Provided records Start Marker

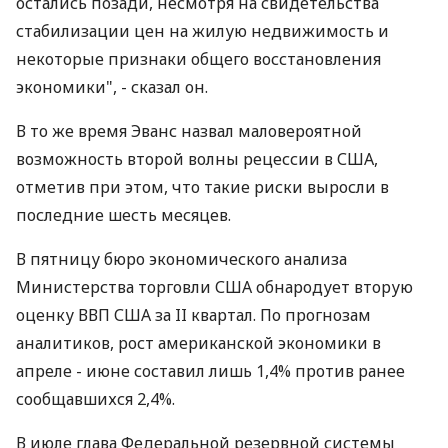
остались позади, несмотря на свидетельства
стабилизации цен на жилую недвижимость и
некоторые признаки общего восстановления
экономики", - сказал он.
В то же время Эванс назвал маловероятной
возможность второй волны рецессии в США,
отметив при этом, что такие риски выросли в
последние шесть месяцев.
В пятницу бюро экономического анализа
Министерства торговли США обнародует вторую
оценку ВВП США за II квартал. По прогнозам
аналитиков, рост американской экономики в
апреле - июне составил лишь 1,4% против ранее
сообщавшихся 2,4%.
В июле глава Федеральной резервной системы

Provided records End Marker

**Your instructions:** Your reply should be nothing but the lines from the one containing "апреле - июне составил лишь 1,4% против ранее" through the last line above, copied exactly; please include both ends.

**Result of this task:**
апреле - июне составил лишь 1,4% против ранее
сообщавшихся 2,4%.
В июле глава Федеральной резервной системы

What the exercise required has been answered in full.